If we had a correct Q-function which maps from state-action pair to rewards ($Q^*:State \space x \space Action \rightarrow \mathbb{R}$) then we would know which action to take in a given state that maximises return by choosing the action which the highest Q-value:
$$ \pi^*(s) = \underset{a}{\mathrm{argmin}} \space Q^*(s,a) $$

We go about learning the Q-function from interacting in an environment by forming an update equation based on the  Bellman equation (the Q-value of being state $s$ and taking action $a$ is the immediate reward plus the discounted Q-value of the subsequent state and taking actions following policy $\pi$):
$$ Q_\pi(s,a) = r + \gamma Q(s^\prime,\pi(s^\prime))  $$

The right hand side of the equation is known as the target $y$ and the difference between the current Q-value estimation $Q(s,a)$ and $y$ is the temporal difference (TD) error which is minimised in the Q-learning algorithm.

The Deep Q-Networks (DQN) algorithm combines the Q-Learning algorithm with deep neural networks for approximating the Q-function.
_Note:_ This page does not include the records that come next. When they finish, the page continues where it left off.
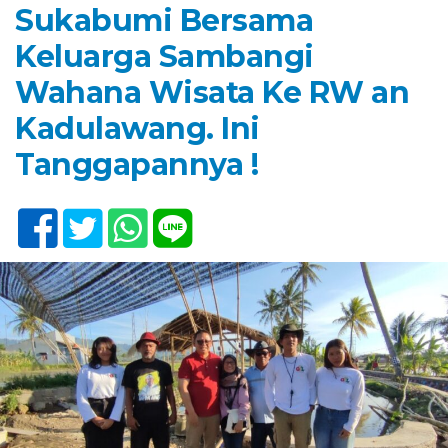
Sukabumi Bersama
Keluarga Sambangi
Wahana Wisata Ke RW an
Kadulawang. Ini
Tanggapannya !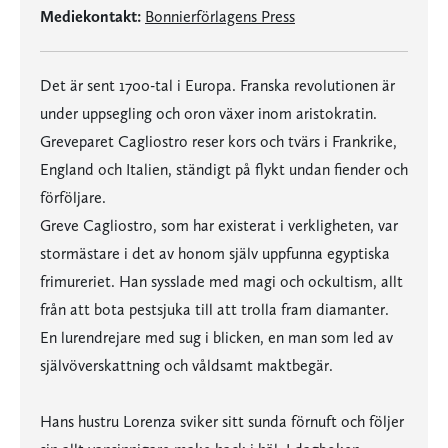
Mediekontakt:
Bonnierförlagens Press
Det är sent 1700-tal i Europa. Franska revolutionen är
under uppsegling och oron växer inom aristokratin.
Greveparet Cagliostro reser kors och tvärs i Frankrike,
England och Italien, ständigt på flykt undan fiender och
förföljare.
Greve Cagliostro, som har existerat i verkligheten, var
stormästare i det av honom själv uppfunna egyptiska
frimureriet. Han sysslade med magi och ockultism, allt
från att bota pestsjuka till att trolla fram diamanter.
En lurendrejare med sug i blicken, en man som led av
självöverskattning och våldsamt maktbegär.
Hans hustru Lorenza sviker sitt sunda förnuft och följer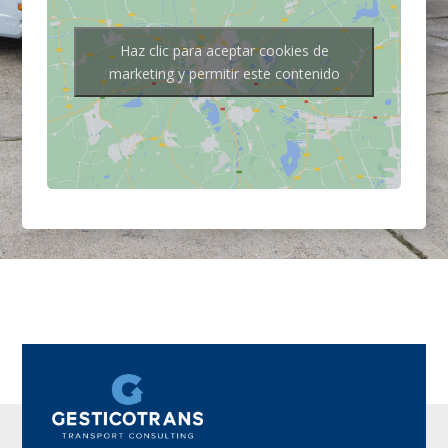
Haz clic para aceptar cookies de
marketing y permitir este contenido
DQN uses an experience replay memory which stores the transitions that the agent observes, allowing us to reuse this data later. Batches of transitions are sampled to update the parameters of the Q-function by gradient decent to minimise the TD error (MSE loss or Huber loss). By sampling a batch randomly, the transitions are decorrelated which stabilises and improves the DQN training procedure.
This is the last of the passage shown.